• [Extracted material]
—————

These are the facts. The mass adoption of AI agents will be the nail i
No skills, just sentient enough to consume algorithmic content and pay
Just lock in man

—————

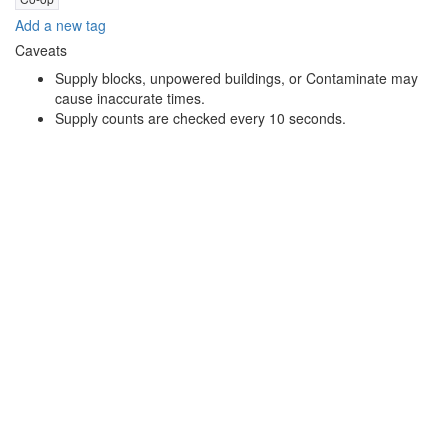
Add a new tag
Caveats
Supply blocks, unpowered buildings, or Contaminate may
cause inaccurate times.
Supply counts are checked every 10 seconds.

—————

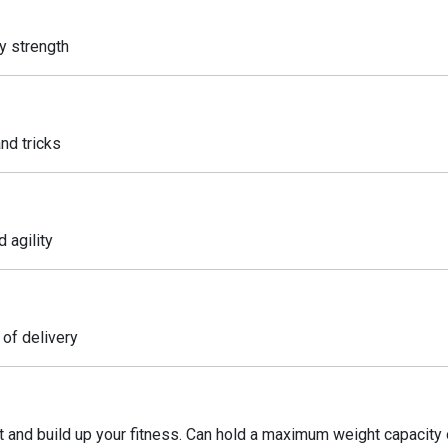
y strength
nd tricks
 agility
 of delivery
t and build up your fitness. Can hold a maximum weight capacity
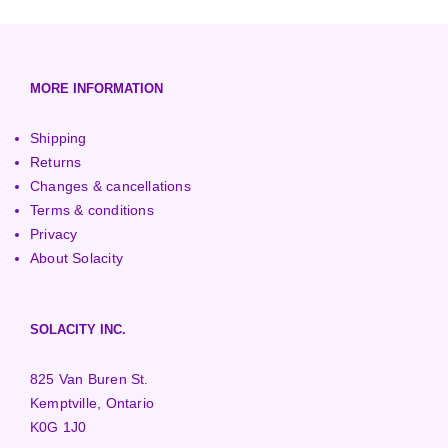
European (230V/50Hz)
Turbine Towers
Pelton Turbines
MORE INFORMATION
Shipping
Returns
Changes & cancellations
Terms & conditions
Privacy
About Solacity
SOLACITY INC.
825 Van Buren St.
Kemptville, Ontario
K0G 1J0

—————

• [Try it]
In the listing above, transcribe exactly everything from the line containing "These are the" down to the line containing "Just lock in man", including both and nothing more.

• [Task answer]
These are the facts. The mass adoption of AI agents will be the nail i
No skills, just sentient enough to consume algorithmic content and pay
Just lock in man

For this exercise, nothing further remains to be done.